Rates of perioperative mortality in transplant patients have ranged from
1.4% to as high as 15.7%3,32. While there was no
in-hospital mortality to analyze PTx and KPTx, the rate of KTx mortality
in this report (3.9%) was similar to that of other
reviews33. Three- and five-year survival rates in
kidney transplants after CABG ranged from 70% and 66%,
respectively6,34, to as high as 85% for 5-year
survival35. Importantly, although KPTx carried the
greatest rate of complication, this did not influence in-hospital
mortality. However, the data is unable to show how long-term survival is
affected as a result.
We identified greater total hospital charge and LOS in transplant
recipients on the univariate analysis. PTx had greatest median total
charge overall ($276,012) and longer LOS following CABG (14 days in PTx
vs. 8 days in Non-Tx). However, in the adjusted outcomes, LOS and total
hospital charge were not increased in transplant recipients, despite
being more likely to suffer a complication. Further analysis of pancreas
transplant recipient surgical costs is needed to reconcile these
conflicting results.
Our findings demonstrated increased risk in both non-transplant and
transplant centers.
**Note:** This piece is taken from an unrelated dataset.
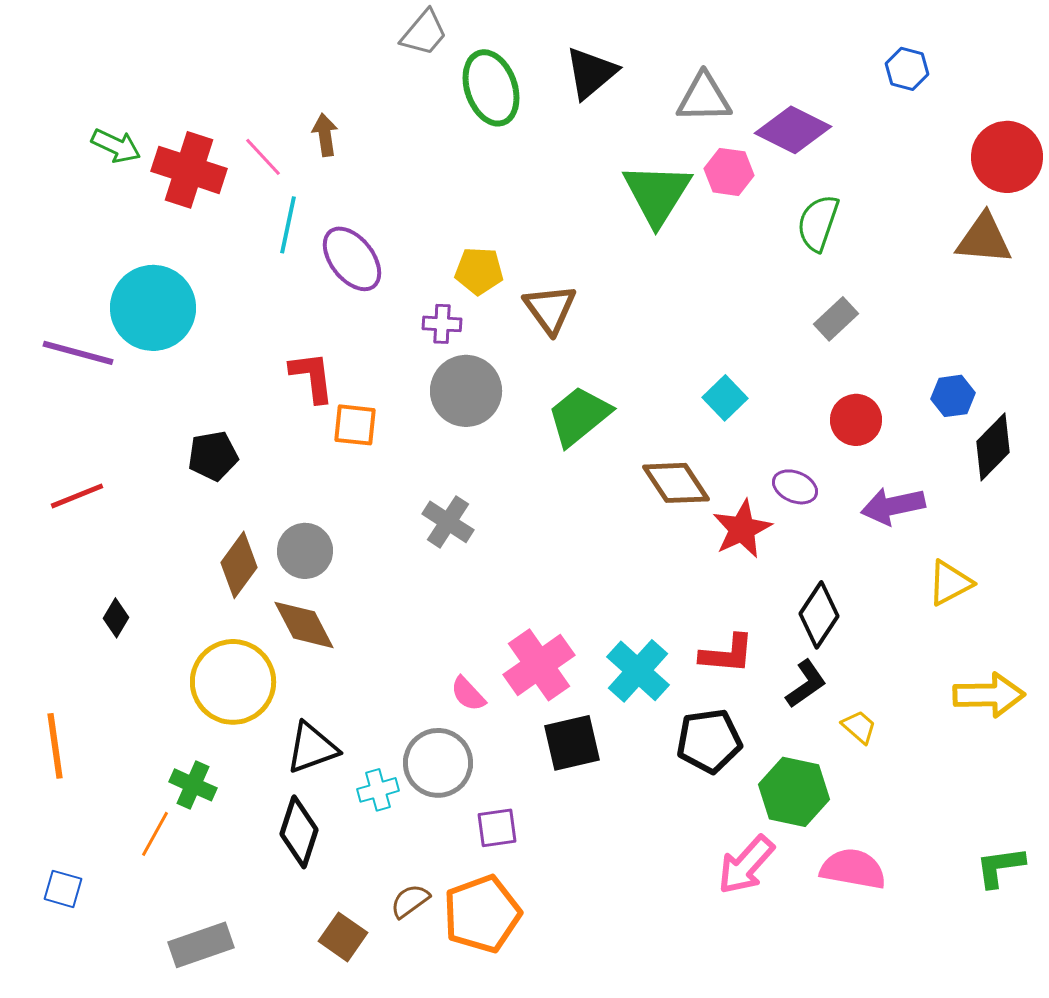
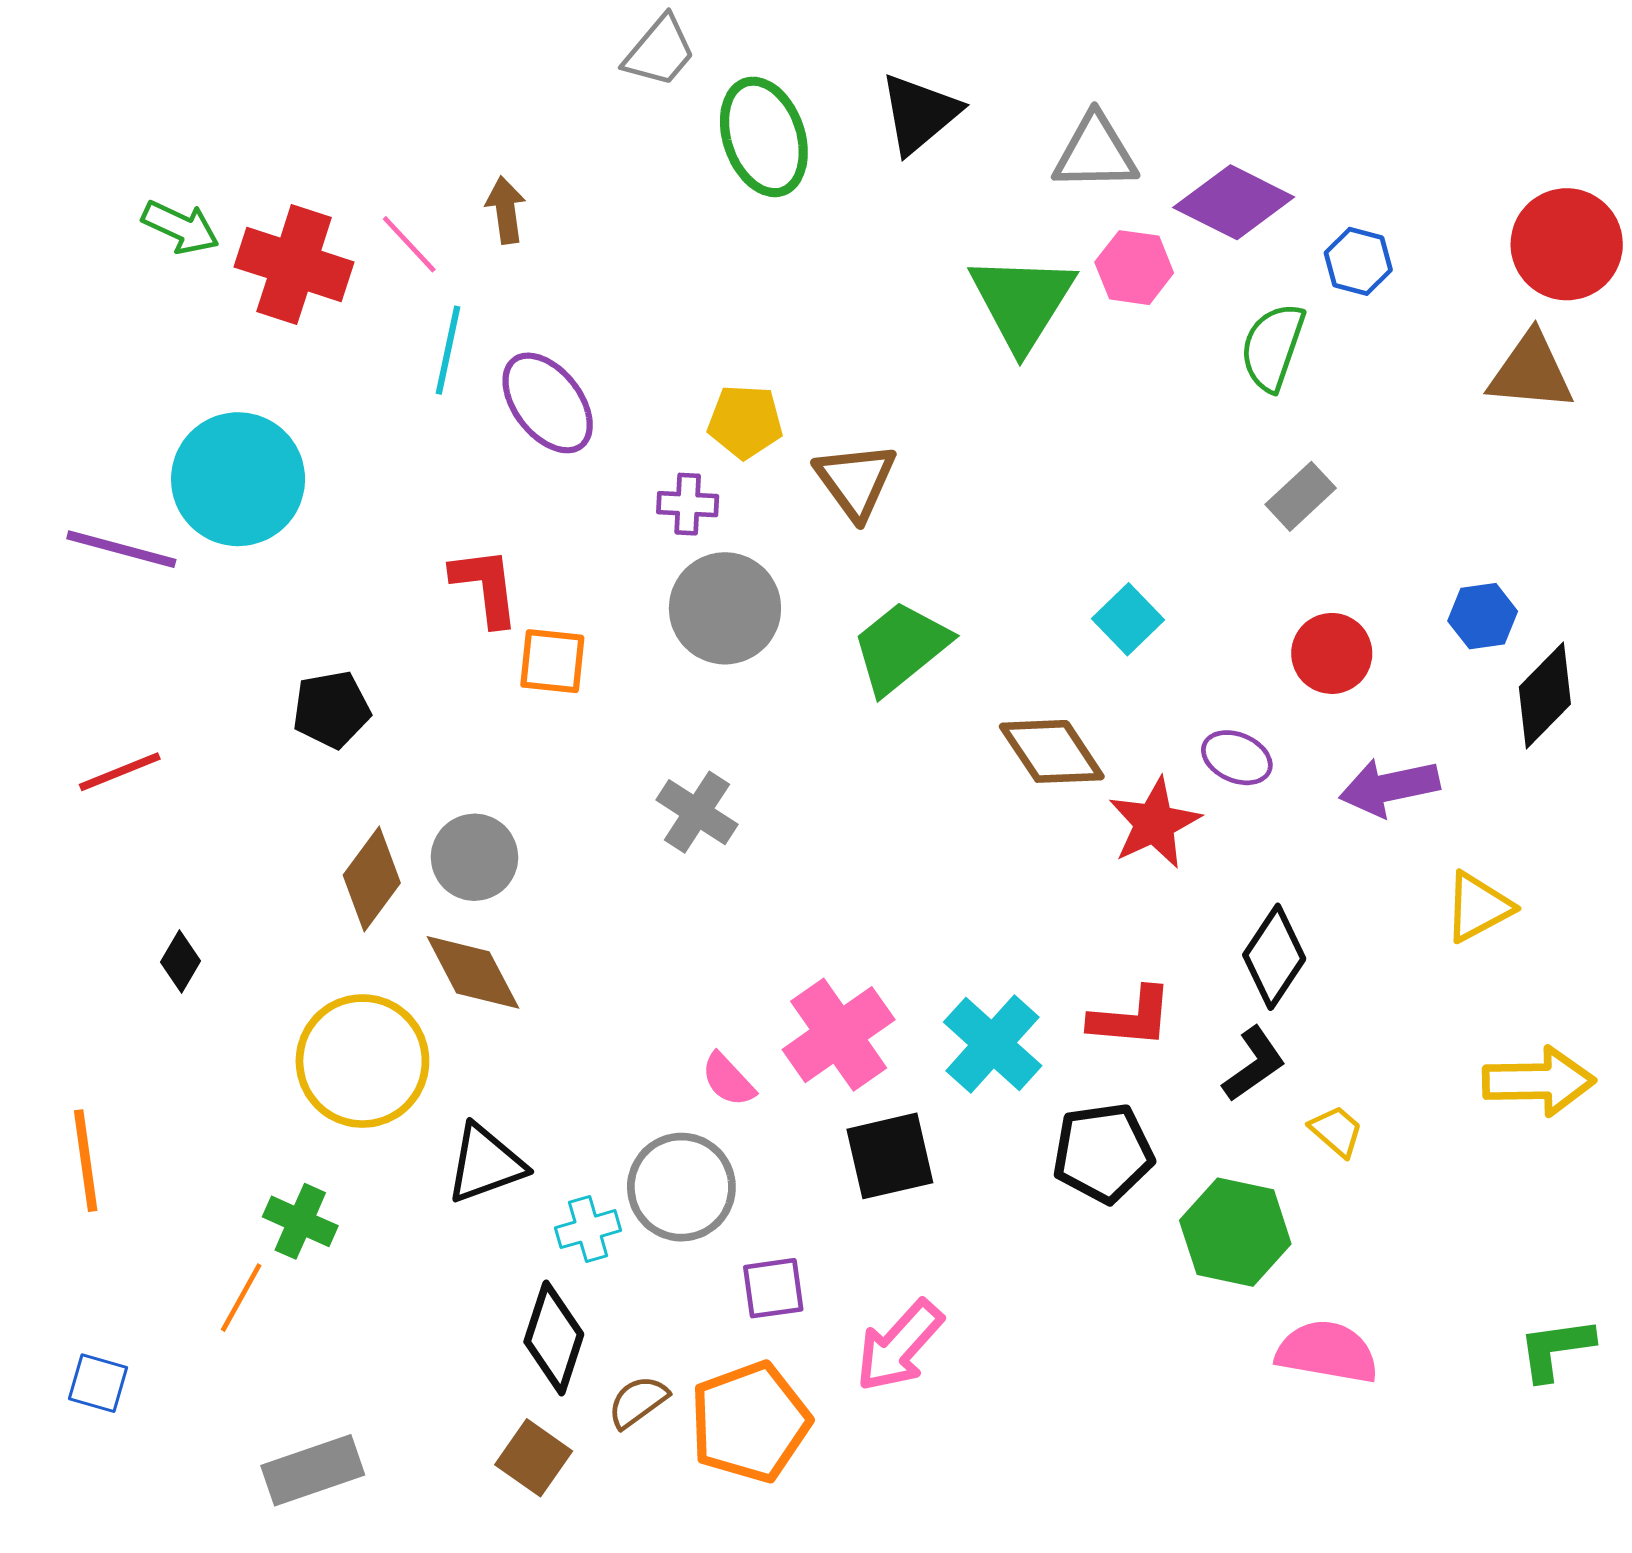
blue hexagon: (907, 69) -> (1358, 261), moved
black diamond: (299, 832) -> (554, 1338), moved
pink arrow: (746, 865) -> (899, 1346), moved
It is unclear whether transplant centers provide
superior care. Most surgeons believe care is better at transplant
centers and recommend acute surgery be performed at these
facilities36. However, in transplant recipients
undergoing abdominal surgeries, DiBrito et al. found no statistically
significant difference in complication rates at transplant centers vs.
non-transplant centers37,38. Although we found
increased in-hospital mortality in KTx at transplant centers, this was
likely skewed by a greater proportion of deaths at these centers, as the
overall mortality rate was 3.9% (or 106 out of 2678 patients).